# Best BSNL internet plan for a IT student



## Jayashish Chakraborty (Jul 21, 2008)

Which is the best BSNL internet plan for a IT-Student for home use?


----------



## ThinkFree (Jul 21, 2008)

Please tell what you basically want to do and how much you want to spend. Browsing only(how much) or downloads(games, movies, music) as well?


----------



## pimpom (Jul 21, 2008)

JC, as Thinkfree said, which plan is best for you depends on your budget and what you want to do with your connection. I guess you've looked at the various BSNL plans, but I understand that it is sometimes difficult to estimate one's own needs.

Many young men who like downloading huge amounts of data often choose Home unlimited. The disadvantage is that, at 256 KB/s, it is much slower than the Limited plans, and more expensive than entry-level limited plans.

Personally, I've gone for the Home 500 plan with a 2.5 GB/month transfer limit (average of 80 MB per day), a speed of 2 Mbps and unlimited free time from 2 - 8:00 AM. I schedule larger downloads during the free time and I manage quite well within the 2.5 GB limit. However, my usage habits may not be suitable for everyone.
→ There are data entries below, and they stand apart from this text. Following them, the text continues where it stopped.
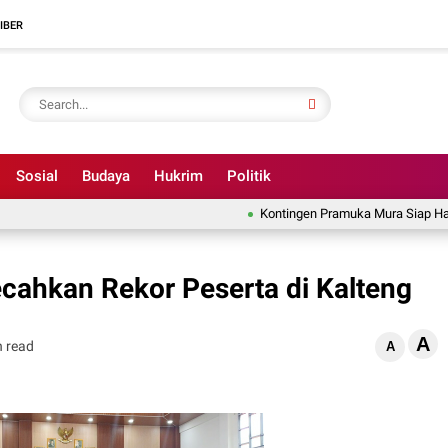
IBER
Sosial
Budaya
Hukrim
Politik
Kontingen Pramuka Mura Siap Harumka
cahkan Rekor Peserta di Kalteng
A
n read
A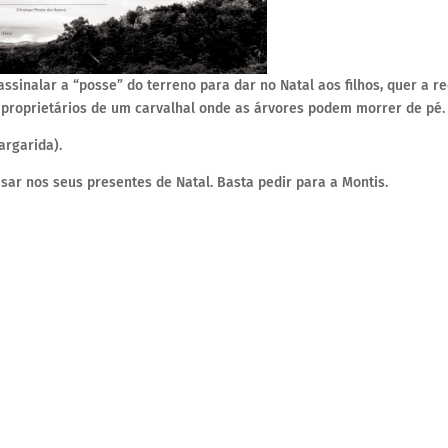
ssinalar a “posse” do terreno para dar no Natal aos filhos, quer a 
o-proprietários de um carvalhal onde as árvores podem morrer de pé.
argarida).
sar nos seus presentes de Natal. Basta pedir para a Montis.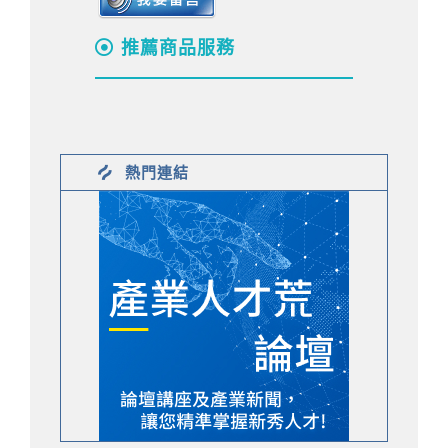
推薦商品服務
熱門連結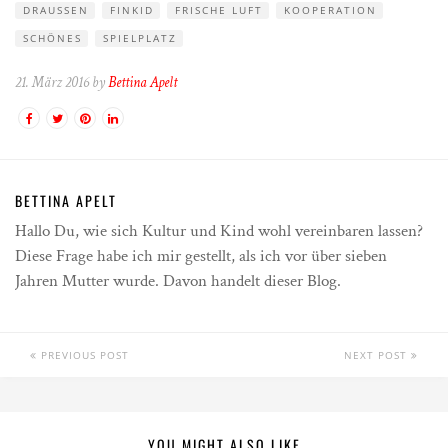
DRAUSSEN
FINKID
FRISCHE LUFT
KOOPERATION
SCHÖNES
SPIELPLATZ
21. März 2016 by
Bettina Apelt
BETTINA APELT
Hallo Du, wie sich Kultur und Kind wohl vereinbaren lassen?
Diese Frage habe ich mir gestellt, als ich vor über sieben
Jahren Mutter wurde. Davon handelt dieser Blog.
PREVIOUS POST
NEXT POST
YOU MIGHT ALSO LIKE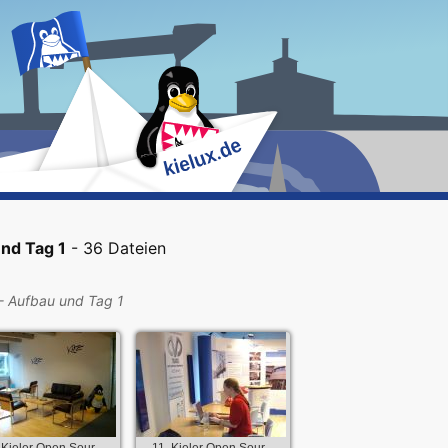
und Tag 1
- 36 Dateien
 - Aufbau und Tag 1
 Kieler Open Sour...
11. Kieler Open Sour...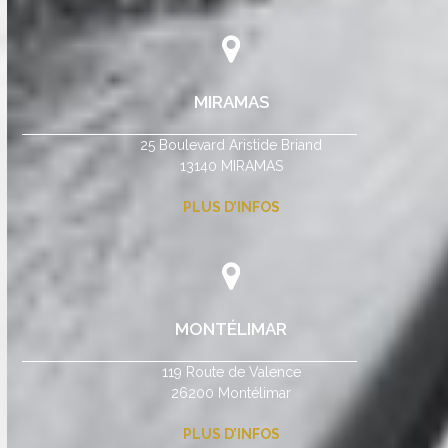
MIRAMAS
25 Boulevard Aristide Briand
13140 MIRAMAS
PLUS D’INFOS
MONTÉLIMAR
119 Route de Valence
26200 Montélimar
PLUS D’INFOS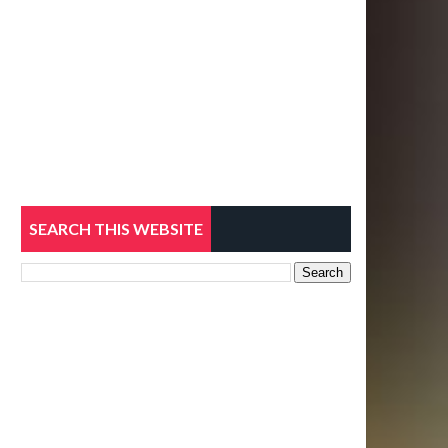
SEARCH THIS WEBSITE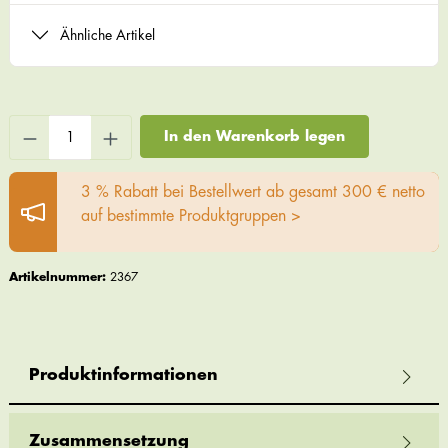
Ähnliche Artikel
In den Warenkorb legen
3 % Rabatt bei Bestellwert ab gesamt 300 € netto
auf bestimmte Produktgruppen >
Artikelnummer:
2367
Produktinformationen
Zusammensetzung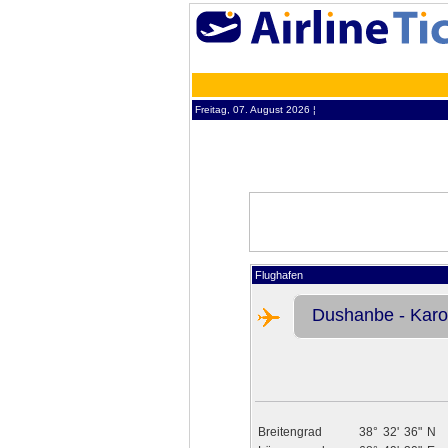
Freitag, 07. August 2026 ¦
Flughafen
Dushanbe - Karo
Breitengrad
38°
32'
36"
N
The Home 250 plan works out to an average of about 30 MB per day, and may be enough for those who use it only for email and browsing with occasional small downloads. But it does not come with night unlimited. Speed is upto 2 Mbps.

Even the Home 125 plan may be enough for those with very light usage habits. 150 MB/month, 5 MB/per day average. Upto 2 Mbps.
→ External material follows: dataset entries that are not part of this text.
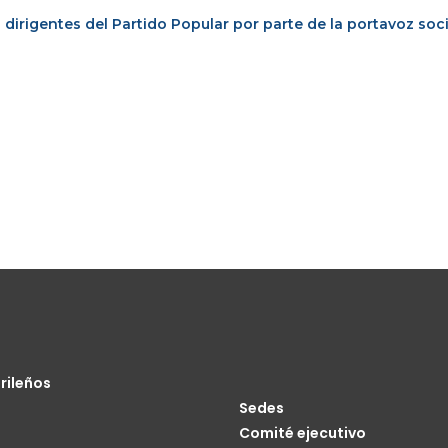
dirigentes del Partido Popular por parte de la portavoz socia
rileños
Sedes
Comité ejecutivo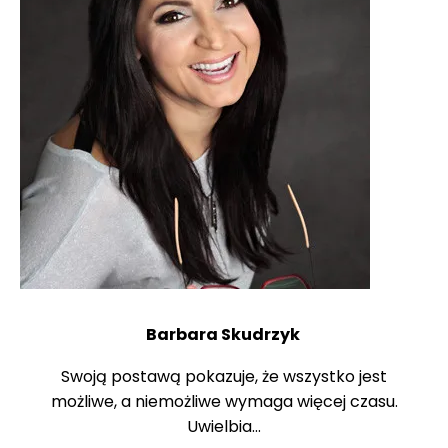
Barbara Skudrzyk
Swoją postawą pokazuje, że wszystko jest
możliwe, a niemożliwe wymaga więcej czasu.
Uwielbia...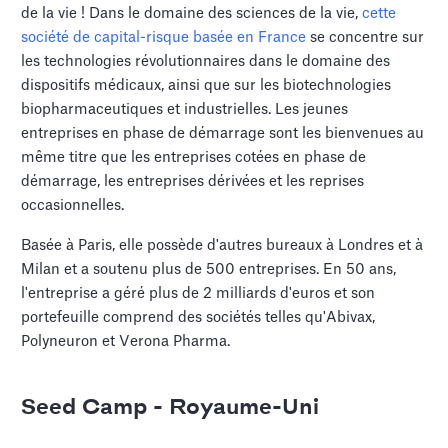
de la vie ! Dans le domaine des sciences de la vie,
cette
société de capital-risque basée en France
se concentre sur
les technologies révolutionnaires dans le domaine des
dispositifs médicaux, ainsi que sur les biotechnologies
biopharmaceutiques et industrielles. Les jeunes
entreprises en phase de démarrage sont les bienvenues au
même titre que les entreprises cotées en phase de
démarrage, les entreprises dérivées et les reprises
occasionnelles.
Basée à Paris, elle possède d'autres bureaux à Londres et à
Milan et a soutenu plus de 500 entreprises. En 50 ans,
l'entreprise a géré plus de 2 milliards d'euros et son
portefeuille comprend des sociétés telles qu'Abivax,
Polyneuron et Verona Pharma.
Seed Camp - Royaume-Uni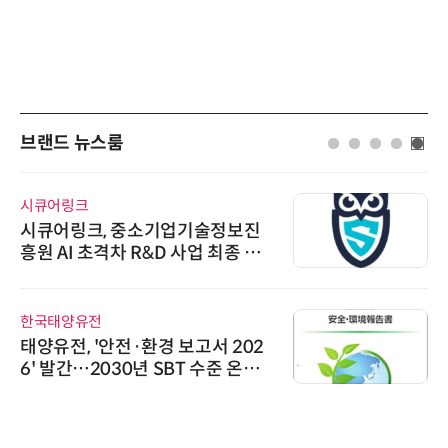
브랜드 뉴스룸
시큐어링크
시큐어링크, 중소기업기술정보진
흥원 AI 초격차 R&D 사업 최종 선
정
한국태양유전
태양유전, '안전·환경 보고서 202
6' 발간…2030년 SBT 수준 온실
가스 감축 추진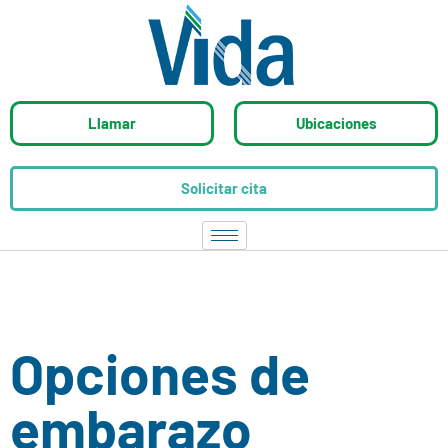
Llamar
Ubicaciones
Solicitar cita
Opciones de
embarazo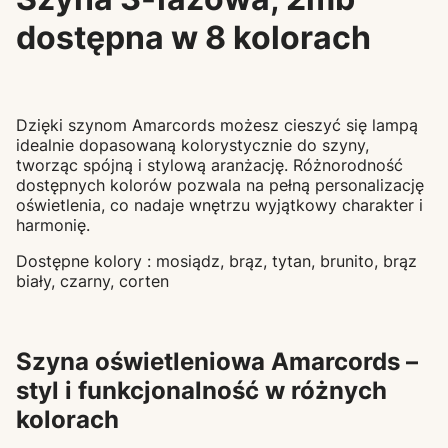
dostępna w 8 kolorach
Dzięki szynom Amarcords możesz cieszyć się lampą
idealnie dopasowaną kolorystycznie do szyny,
tworząc spójną i stylową aranżację. Różnorodność
dostępnych kolorów pozwala na pełną personalizację
oświetlenia, co nadaje wnętrzu wyjątkowy charakter i
harmonię.
Dostępne kolory : mosiądz, brąz, tytan, brunito, brąz
biały, czarny, corten
Szyna oświetleniowa Amarcords –
styl i funkcjonalność w różnych
kolorach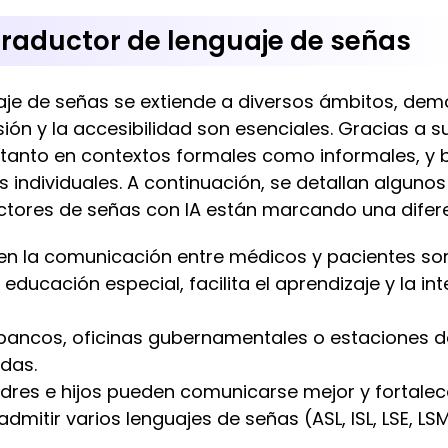
traductor de lenguaje de señas
uaje de señas se extiende a diversos ámbitos, dem
ión y la accesibilidad son esenciales. Gracias a su
 tanto en contextos formales como informales, y 
s individuales. A continuación, se detallan alguno
tores de señas con IA están marcando una difere
 en la comunicación entre médicos y pacientes so
educación especial, facilita el aprendizaje y la i
ncos, oficinas gubernamentales o estaciones d
das.
dres e hijos pueden comunicarse mejor y fortalece
admitir varios lenguajes de señas (ASL, ISL, LSE, LS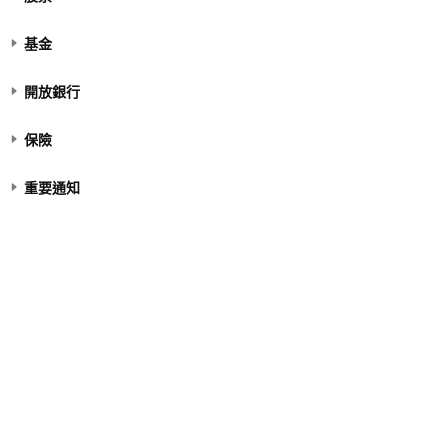
基金
開放銀行
保險
重要通知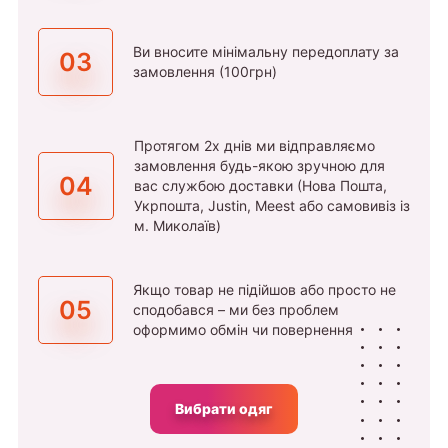
Ви вносите мінімальну передоплату за
03
замовлення (100грн)
Протягом 2х днів ми відправляємо
замовлення будь-якою зручною для
04
вас службою доставки (Нова Пошта,
Укрпошта, Justin, Meest або самовивіз із
м. Миколаїв)
Якщо товар не підійшов або просто не
05
сподобався – ми без проблем
оформимо обмін чи повернення
Вибрати одяг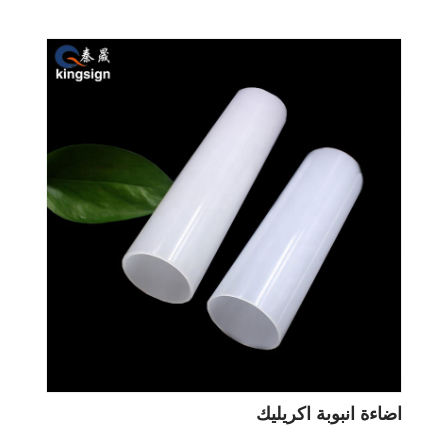
اضاءة انبوبة اكريليك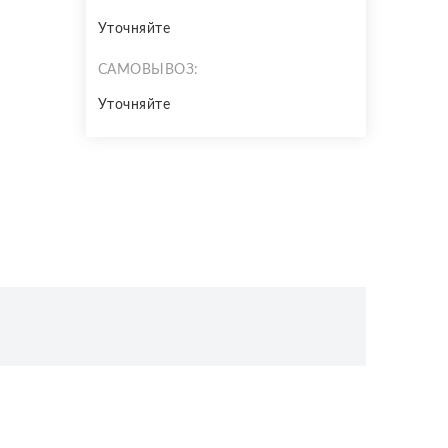
Уточняйте
САМОВЫВОЗ:
Уточняйте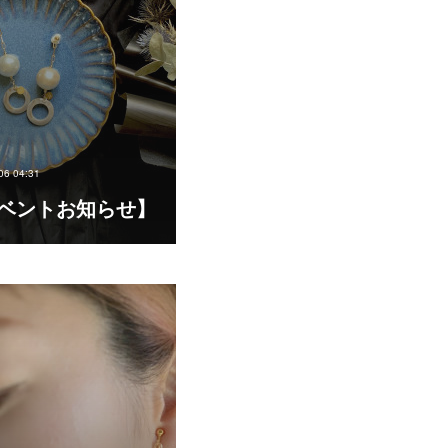
06 04:31
ベントお知らせ】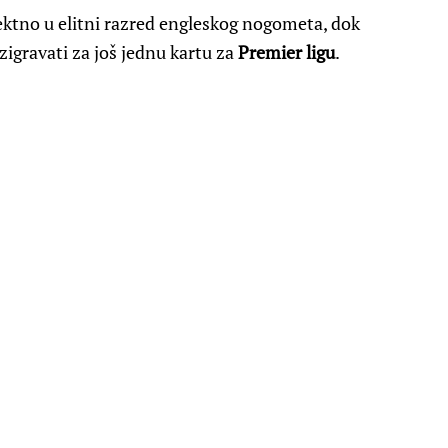
rektno u elitni razred engleskog nogometa, dok
zigravati za još jednu kartu za
Premier ligu
.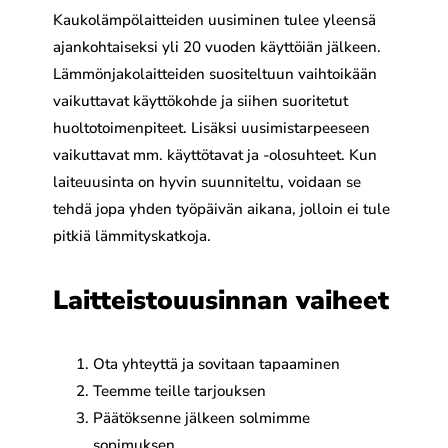
Kaukolämpölaitteiden uusiminen tulee yleensä
ajankohtaiseksi yli 20 vuoden käyttöiän jälkeen.
Lämmönjakolaitteiden suositeltuun vaihtoikään
vaikuttavat käyttökohde ja siihen suoritetut
huoltotoimenpiteet. Lisäksi uusimistarpeeseen
vaikuttavat mm. käyttötavat ja -olosuhteet. Kun
laiteuusinta on hyvin suunniteltu, voidaan se
tehdä jopa yhden työpäivän aikana, jolloin ei tule
pitkiä lämmityskatkoja.
Laitteistouusinnan vaiheet
Ota yhteyttä ja sovitaan tapaaminen
Teemme teille tarjouksen
Päätöksenne jälkeen solmimme
sopimuksen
With Home 1000 and above, you can start doing some serious usage while reserving the really heavy downloads during free time.

Then there's Home Unlimited 1350, the advantage over UL 750 being the higher speed of 512 KB/s. The disadvantage again is the slower speed compared to Limited plans.

Of course, all of this information and more can be seen at the BSNL website. I've picked out some of them and presented them this way in case it helps you make a decision.


----------



## infra_red_dude (Jul 21, 2008)

Wired - Home 500
Wireless - EVDO 550


----------



## 2kewl (Jul 21, 2008)

You should know best! But I'd suggest you go for the UL plans. 750 or 1350, depending upon your budget.


----------



## j1n M@tt (Jul 21, 2008)

infra_red_dude said:


> Wired - Home 500
> Wireless - EVDO 550



+1, these plans provide the best vfm


----------



## cooldev007 (Jul 22, 2008)

Dear Jayashish, I think u r a 1st yr IT Student. So u r very much confused, right. anyway, I am also a IT Student. I Think u should take Rs. 500 Plan of Night unlimited if ur pocket permits so. Even though u  r thinking that 250/- plan will do right but after wards u will surely find that Rs 500 Plan is a good investment. And as always, it's ur need and u shud know what is the best.


----------